Southern Thai Red Curry Paste Recipe
This will keep a few weeks in a small jar and will make 3-4 recipes of Thai cuisine for 4-6 people. The paste should be made slowly in a mortar and pestle over about an hour, but I really don’t often find the time or patience for it. Pulse very short bursts in the food processor and store in a small mason jar in the refrigerator.
Use in recipes like Rach's Khua Kling Thai Southern Curry Dry Fried Meat Recipe.

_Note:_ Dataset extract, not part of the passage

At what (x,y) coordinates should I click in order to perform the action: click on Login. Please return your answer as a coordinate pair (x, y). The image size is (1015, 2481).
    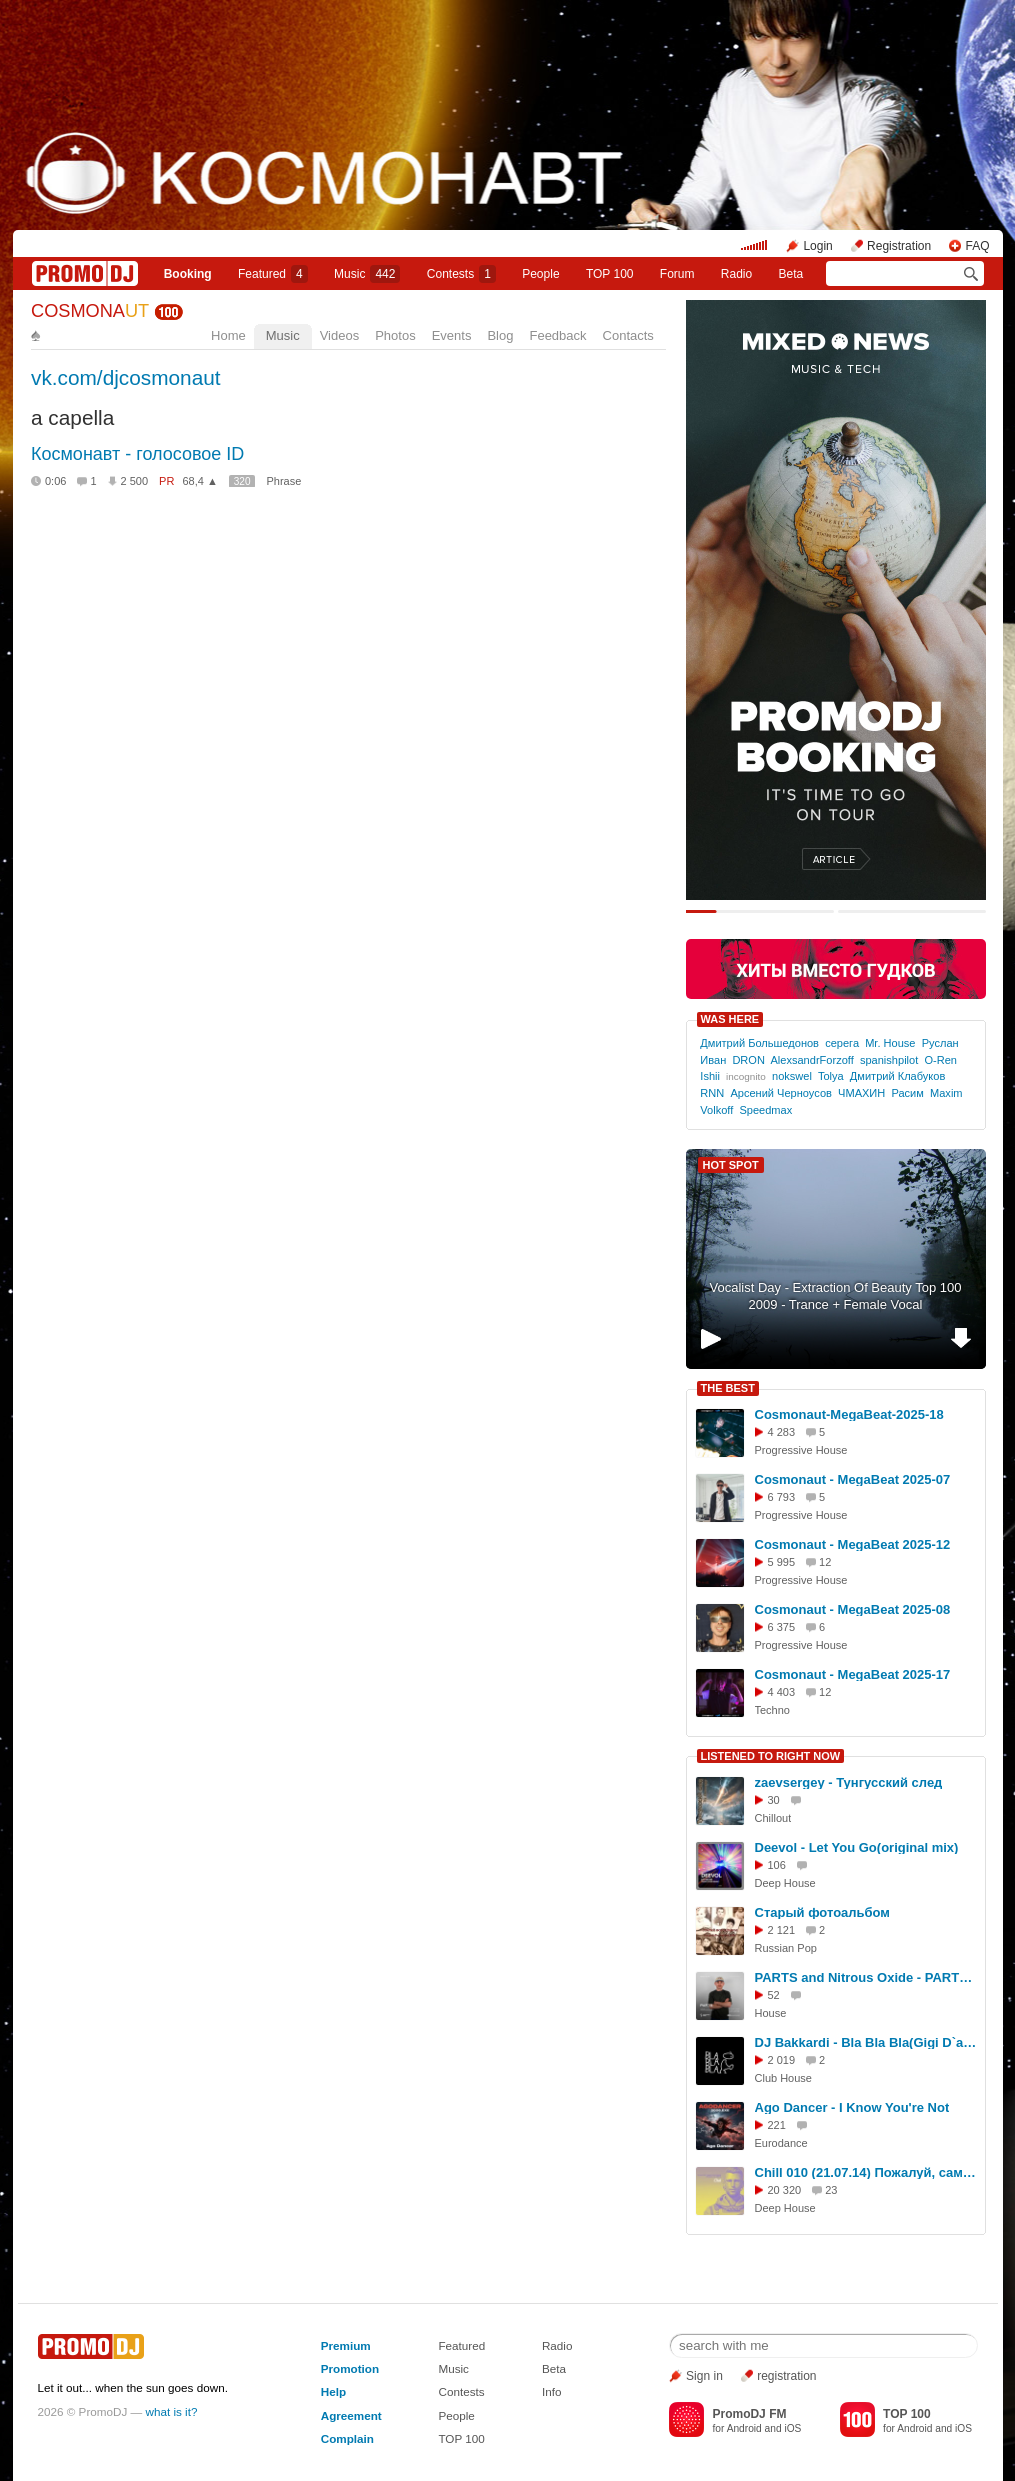     Looking at the image, I should click on (817, 246).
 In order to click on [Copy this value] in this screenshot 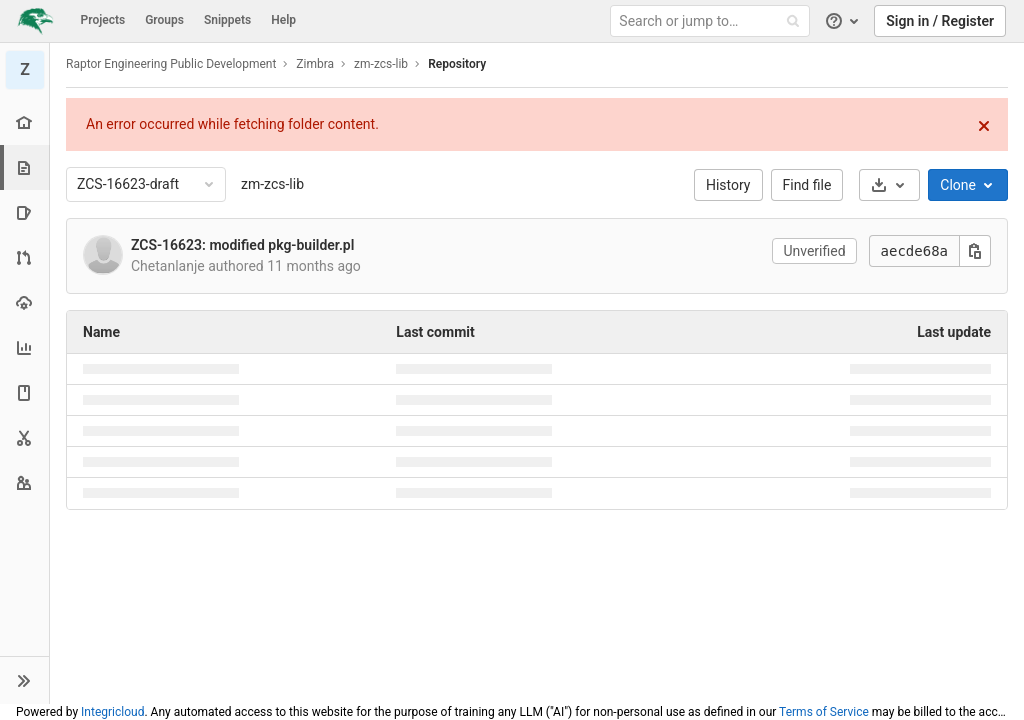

Recipe featured on Rachael Ray's Meals in Minutes.
Ingredients
- 2 ounces dried Thai chilies, stemmed
- 5-6 fresh Thai chilies, stemmed
- 1 teaspoon salt
- 10-12 cloves garlic, 2 bulbs
- 1 2-inch piece of galanga/galangal or ginger if not available– they are not the same but they are similar in flavor, peeled and chopped or sliced
- 1 2-inch piece of fresh turmeric, peeled and sliced – now widely available in produce departments but 2 T dried can be added to mix if not available
- 1 tablespoon lime zest or kaffir lime zest (regular are fine)
- 2 tablespoons coarse black pepper
- 1 large shallot, chopped or, 3-4 small
- 2 tablespoons shrimp paste (1 small container)
Directions
Pulse all ingredients in the food processor in very short bursts until thick paste forms.